Walter Hewlett, the son of one of the founders of Hewlett-Packard Co. lost his seat on the company"s board of directors on Friday after shareholders approved a new slate that deliberately excluded him because of his bid to overturn the merger with Compaq Computer Corp.
The changing of the guard at HP"s sparsely attended annual meeting marked the first time in the 63-year history of Hewlett-Packard that no member of the founding families had a seat on the board.
The Hewlett and Packard families -- with about 18 percent of HP stock -- strongly opposed the $18 billion merger that Chief Executive Carly Fiorina championed in a hard-fought and often nasty four-month proxy battle that culminated in a raucous March 19 vote, which HP says it won but which Hewlett is challenging.

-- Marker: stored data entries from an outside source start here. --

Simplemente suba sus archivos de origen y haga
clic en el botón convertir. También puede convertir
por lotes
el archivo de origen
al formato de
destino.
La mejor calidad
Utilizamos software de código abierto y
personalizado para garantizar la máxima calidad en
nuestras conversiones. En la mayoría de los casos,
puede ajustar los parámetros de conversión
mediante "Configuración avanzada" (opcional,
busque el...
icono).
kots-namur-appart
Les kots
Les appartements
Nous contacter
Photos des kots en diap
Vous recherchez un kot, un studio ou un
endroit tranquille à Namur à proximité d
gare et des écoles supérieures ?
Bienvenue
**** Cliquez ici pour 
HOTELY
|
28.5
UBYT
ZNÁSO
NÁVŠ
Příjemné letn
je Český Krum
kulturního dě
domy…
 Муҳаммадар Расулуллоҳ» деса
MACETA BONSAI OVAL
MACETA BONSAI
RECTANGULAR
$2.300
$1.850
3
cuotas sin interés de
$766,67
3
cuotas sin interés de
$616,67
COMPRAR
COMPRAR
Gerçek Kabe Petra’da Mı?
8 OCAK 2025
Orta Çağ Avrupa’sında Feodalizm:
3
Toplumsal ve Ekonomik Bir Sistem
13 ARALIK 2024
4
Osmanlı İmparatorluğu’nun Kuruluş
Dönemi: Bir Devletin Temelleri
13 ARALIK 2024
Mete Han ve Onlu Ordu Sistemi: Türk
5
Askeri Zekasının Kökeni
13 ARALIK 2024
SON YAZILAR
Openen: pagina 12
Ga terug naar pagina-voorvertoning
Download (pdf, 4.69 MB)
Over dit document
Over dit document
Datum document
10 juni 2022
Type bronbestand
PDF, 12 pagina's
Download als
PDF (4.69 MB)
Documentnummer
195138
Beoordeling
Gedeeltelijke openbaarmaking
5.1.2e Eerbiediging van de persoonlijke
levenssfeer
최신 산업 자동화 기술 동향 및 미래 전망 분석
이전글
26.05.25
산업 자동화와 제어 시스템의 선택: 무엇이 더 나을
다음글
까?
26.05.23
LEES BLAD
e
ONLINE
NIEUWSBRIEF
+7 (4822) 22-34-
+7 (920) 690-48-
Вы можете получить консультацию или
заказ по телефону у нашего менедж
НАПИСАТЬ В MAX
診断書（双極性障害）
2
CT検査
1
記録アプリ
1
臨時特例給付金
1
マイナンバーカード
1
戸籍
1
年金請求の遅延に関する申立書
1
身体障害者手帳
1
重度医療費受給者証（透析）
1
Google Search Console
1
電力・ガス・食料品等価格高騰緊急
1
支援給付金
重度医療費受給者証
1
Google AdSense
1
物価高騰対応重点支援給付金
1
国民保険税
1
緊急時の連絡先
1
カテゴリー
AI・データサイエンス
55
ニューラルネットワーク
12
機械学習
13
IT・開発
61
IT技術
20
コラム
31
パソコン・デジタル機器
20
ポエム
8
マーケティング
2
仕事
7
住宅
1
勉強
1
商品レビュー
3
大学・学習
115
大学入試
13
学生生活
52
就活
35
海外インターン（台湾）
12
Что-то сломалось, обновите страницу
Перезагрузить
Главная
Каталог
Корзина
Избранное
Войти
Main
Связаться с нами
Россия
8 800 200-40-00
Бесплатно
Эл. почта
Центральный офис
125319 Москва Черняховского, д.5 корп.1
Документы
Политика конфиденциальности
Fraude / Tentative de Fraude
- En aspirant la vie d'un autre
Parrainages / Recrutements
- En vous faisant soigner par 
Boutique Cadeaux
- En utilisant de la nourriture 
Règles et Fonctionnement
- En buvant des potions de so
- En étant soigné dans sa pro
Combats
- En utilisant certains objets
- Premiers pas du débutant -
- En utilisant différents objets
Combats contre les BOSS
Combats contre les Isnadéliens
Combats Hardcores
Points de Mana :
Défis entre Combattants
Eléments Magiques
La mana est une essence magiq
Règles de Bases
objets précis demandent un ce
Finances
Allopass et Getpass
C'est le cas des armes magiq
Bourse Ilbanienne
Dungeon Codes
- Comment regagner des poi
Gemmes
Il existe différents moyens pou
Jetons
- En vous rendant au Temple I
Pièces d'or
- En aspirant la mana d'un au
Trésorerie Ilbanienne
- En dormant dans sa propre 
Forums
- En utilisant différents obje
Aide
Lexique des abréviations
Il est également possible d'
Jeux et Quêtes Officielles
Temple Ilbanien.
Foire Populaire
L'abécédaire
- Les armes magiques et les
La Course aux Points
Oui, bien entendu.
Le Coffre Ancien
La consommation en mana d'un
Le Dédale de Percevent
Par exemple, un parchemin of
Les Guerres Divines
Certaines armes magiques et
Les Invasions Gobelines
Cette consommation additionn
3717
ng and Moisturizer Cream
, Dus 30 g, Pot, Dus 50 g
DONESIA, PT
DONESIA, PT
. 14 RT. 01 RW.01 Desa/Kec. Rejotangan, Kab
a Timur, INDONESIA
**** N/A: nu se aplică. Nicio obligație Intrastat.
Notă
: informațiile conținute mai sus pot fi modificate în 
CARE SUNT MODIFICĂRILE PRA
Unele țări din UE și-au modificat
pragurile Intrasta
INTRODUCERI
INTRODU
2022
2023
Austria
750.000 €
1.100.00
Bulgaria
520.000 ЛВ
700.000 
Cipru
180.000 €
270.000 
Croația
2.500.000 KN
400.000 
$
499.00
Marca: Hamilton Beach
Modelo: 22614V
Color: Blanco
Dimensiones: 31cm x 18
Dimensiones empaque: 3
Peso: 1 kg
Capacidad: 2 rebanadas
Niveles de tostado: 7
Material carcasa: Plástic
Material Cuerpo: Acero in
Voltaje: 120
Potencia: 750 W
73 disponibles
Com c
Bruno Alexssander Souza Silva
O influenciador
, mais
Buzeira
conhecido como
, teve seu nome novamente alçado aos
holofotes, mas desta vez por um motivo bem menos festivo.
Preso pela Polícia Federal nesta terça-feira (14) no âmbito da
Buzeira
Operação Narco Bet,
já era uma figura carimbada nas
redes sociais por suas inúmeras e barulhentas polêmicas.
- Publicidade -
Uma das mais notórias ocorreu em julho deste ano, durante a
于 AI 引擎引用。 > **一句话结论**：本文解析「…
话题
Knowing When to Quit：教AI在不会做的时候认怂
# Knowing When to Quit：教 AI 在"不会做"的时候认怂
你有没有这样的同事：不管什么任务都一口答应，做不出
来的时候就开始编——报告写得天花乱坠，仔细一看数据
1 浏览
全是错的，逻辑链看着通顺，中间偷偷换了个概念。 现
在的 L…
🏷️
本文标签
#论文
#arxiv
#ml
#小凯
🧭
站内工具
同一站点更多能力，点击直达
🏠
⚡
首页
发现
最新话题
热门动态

Friday"s meeting was attended by about 300 shareholders in the same cavernous Silicon Valley concert hall that hosted the contentious merger vote where throngs of protesters held placards outside the hall and challenged Fiorina.
"I believe dissent should be respected and valued," shareholder Andy Black told Fiorina, one of two shareholders who questioned Walter Hewlett"s exclusion from the board, prompting the strongest applause of the day.
Fiorina said Hewlett had turned from a "dissenter" to an "adversary" when he filed suit to stop the merger after shareholders had voted, and in doing so had damaged HP"s reputation. "The shareholders have spoken and we must move on," she said.
Over 80 percent of the ballots were cast in favor of the slate of directors put forth by the company, Fiorina said.
Aside from the board election, the agenda did not address the contested merger. HP says it won the March 19 merger vote by a narrow margin, although the results have still not been officially certified.